Stan Lee never liked costumes anyway. “I always felt if I had a superpower,” Lee says in Confessions of a Superhero, “there’s no way I would wear a costume. I’m a show-off; I’d want everybody to [know]–I wouldn’t wear a mask, conceal my identity. And I wouldn’t want to look like some idiot in a costume.”

When he and Jack Kirby posed their first superhero team on the cover of a Marvel comic book in 1961, the Fantastic Four were no more fashion forward than the Alphas. The Thing made his debut in a men’s clothing store (“I’m sorry, mister, I just don’t have anything big enough for a man your size!”). It’s not till issue three that Invisible Girl reveals her secret superpower:

“Susan! You designed a costume for yourself!”

“And for you, too! It’s time we all had some colorful costumes!”

But now the anti-fashion fashion is filtering back into comic books. When Grant Morrison and Rags Morales revamped Action Comics, they made the most radical costume choice imaginable: Superman in work boots, blue jeans, and a t-shirt. There’s still an ‘S’ on his chest and a cape on his back, but the iconic unitard of the original comic book superhero is gone.

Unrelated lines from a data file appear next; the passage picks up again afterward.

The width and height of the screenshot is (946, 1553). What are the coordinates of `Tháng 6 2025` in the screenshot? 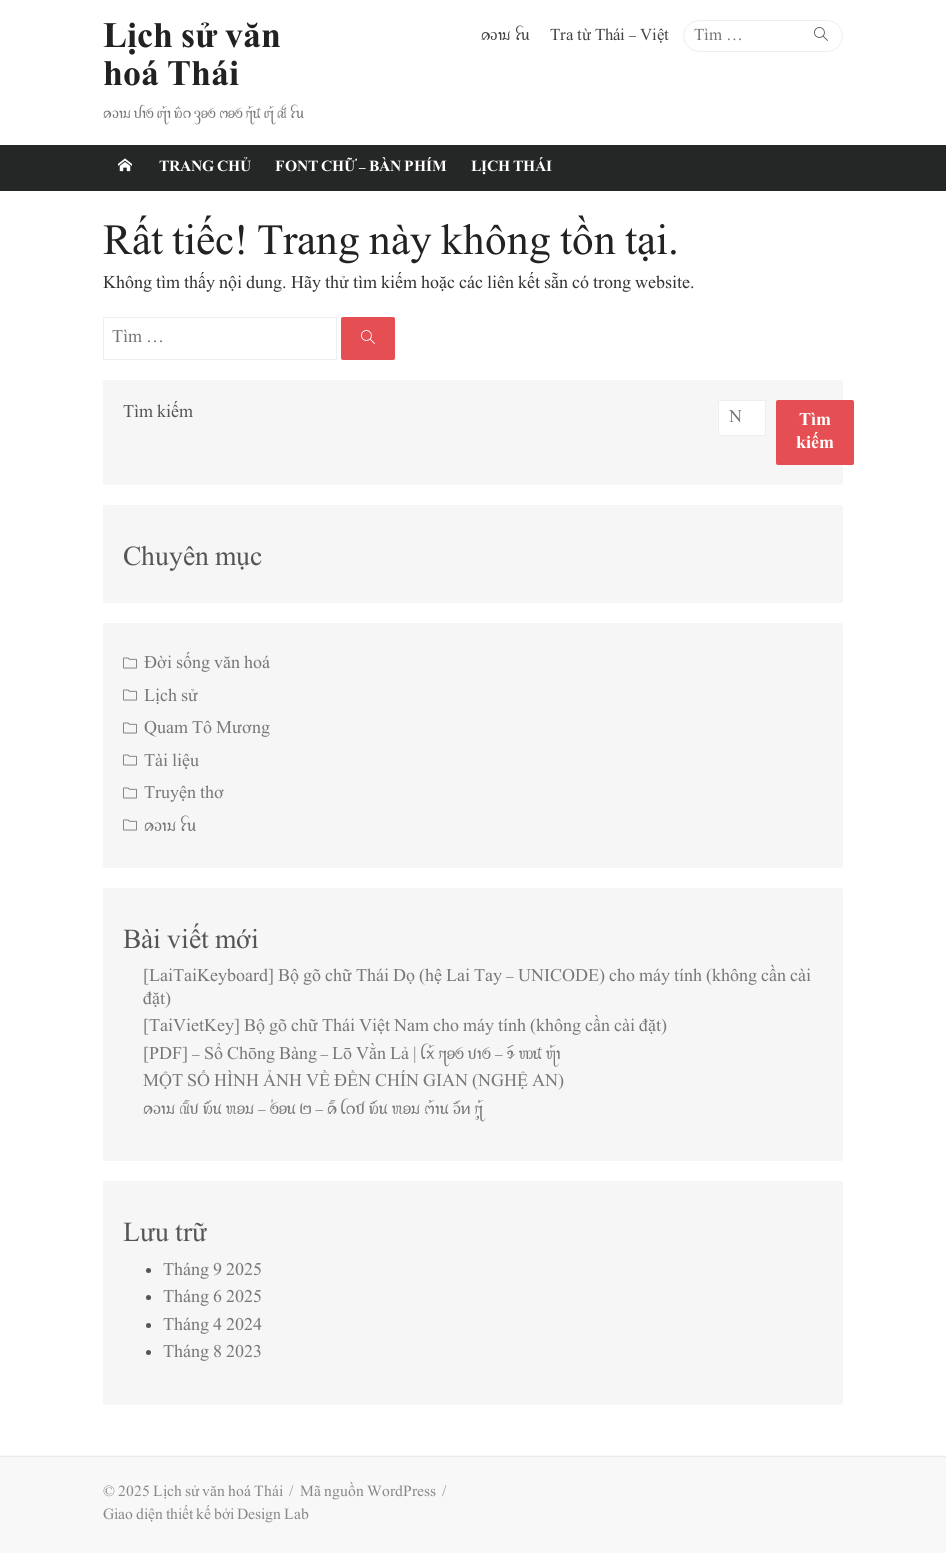 It's located at (212, 1298). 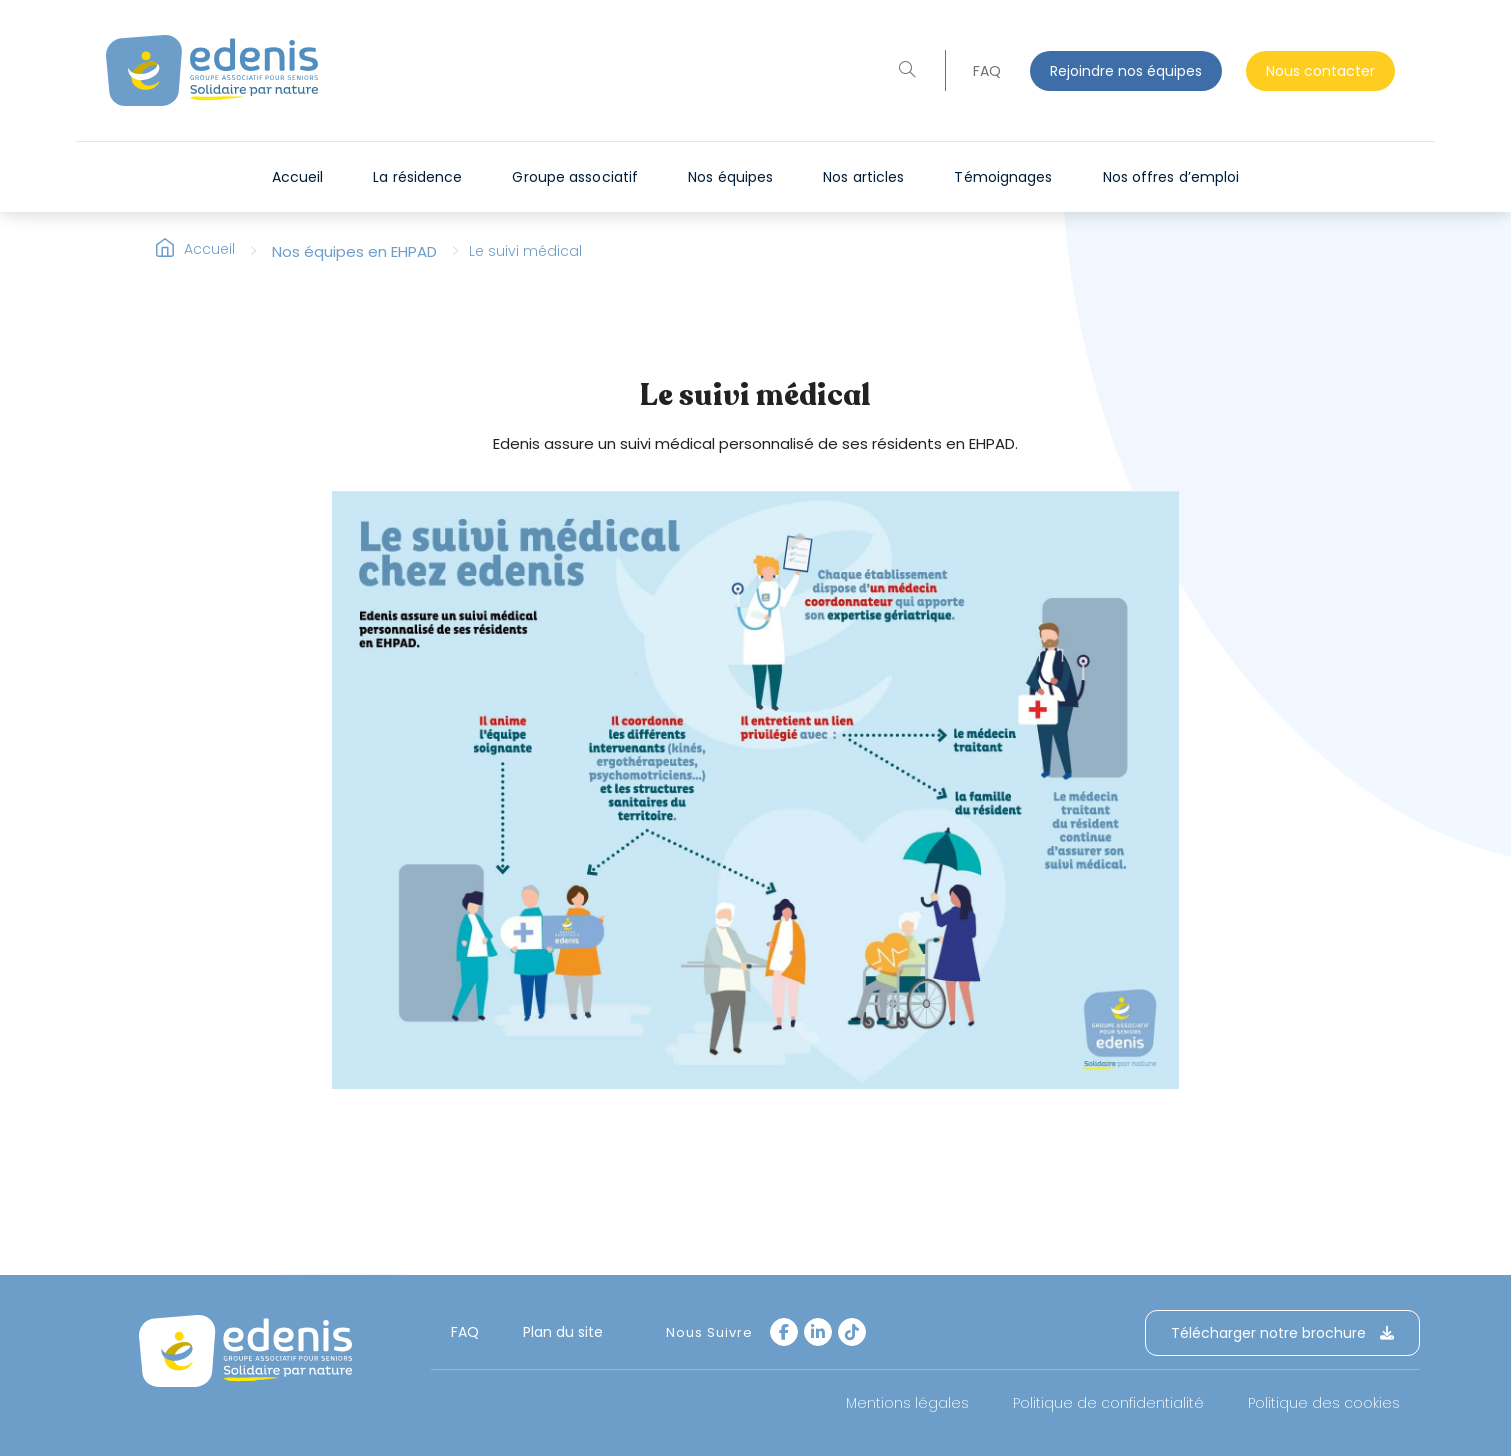 Image resolution: width=1511 pixels, height=1456 pixels. Describe the element at coordinates (852, 1332) in the screenshot. I see `[tiktok]` at that location.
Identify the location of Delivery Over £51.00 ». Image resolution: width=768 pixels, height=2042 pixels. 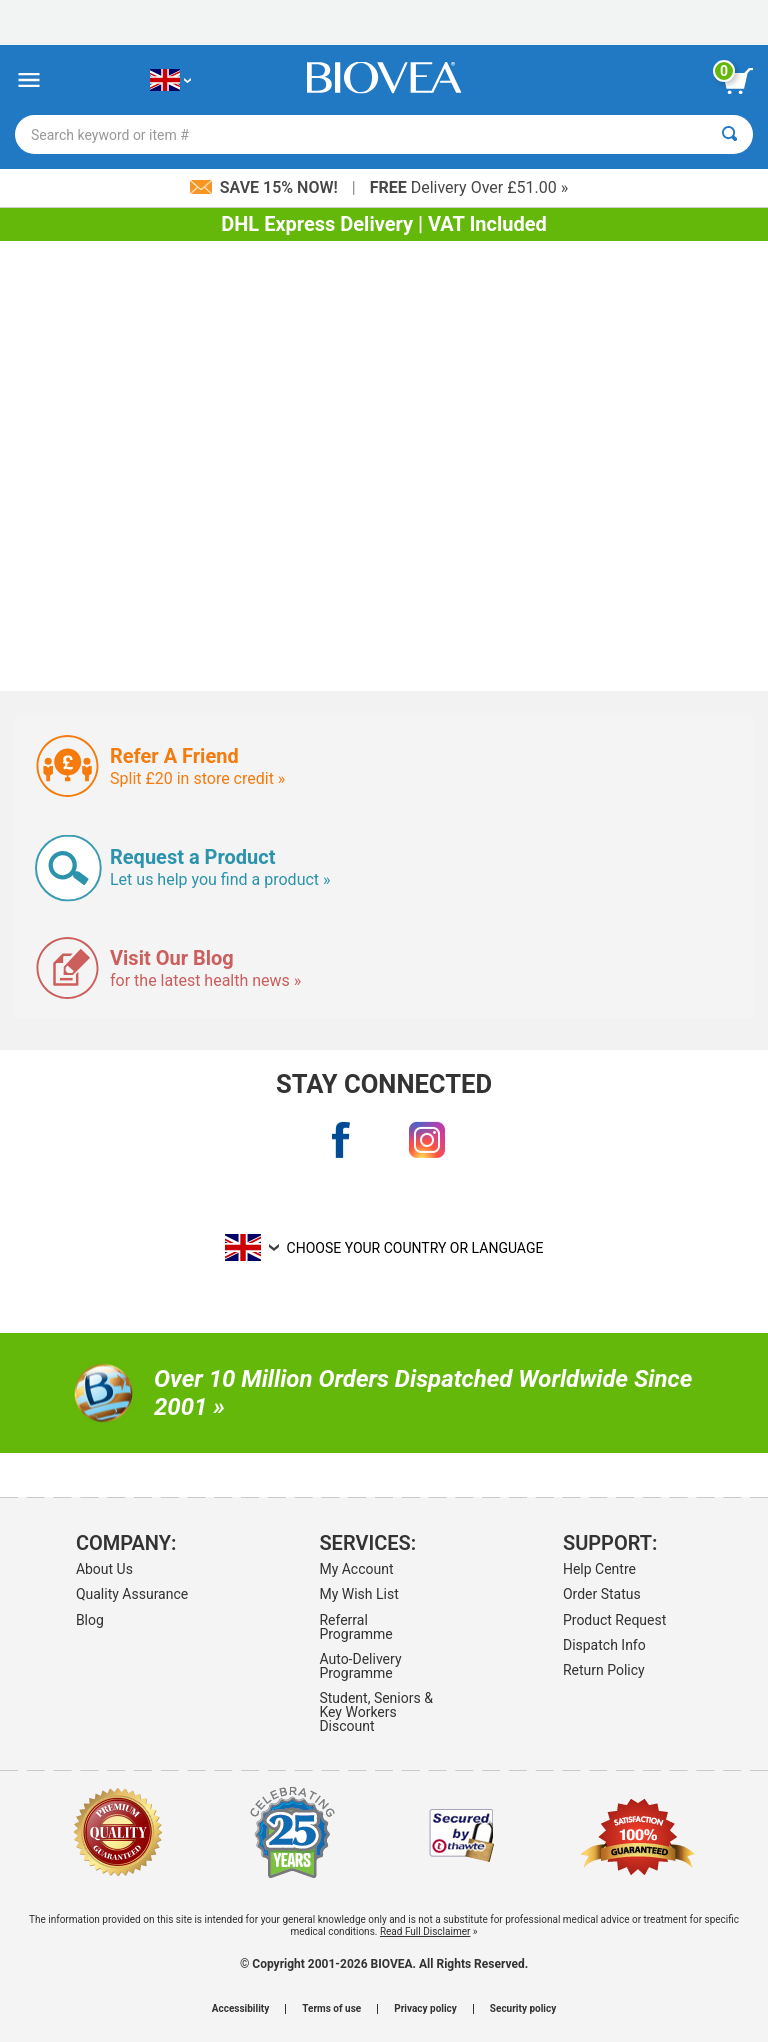 (469, 187).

These surface changes are more than just surface changes. In comic books, costume is character. A change in tights is a change in meaning. The spandex look has marked superheroes as exotic outsiders since the 30’s. They fight for humanity, but their second skins separate them. They remain alien and so alienated.

Or they did. When TV’s Alphas or Misfits or Heroes perform extraordinary abilities in ordinary clothes, they are also performing their humanity. They are just people. People with really freaky skill sets, but at their core (which is a product of their surface) they are human. While their big screen brothers want to remain larger than life, the 21st century TV superhero is dressed for small-scale integration. We all pull our pants on one leg at a time.

So if you’re a costume connoisseur, stick with college football.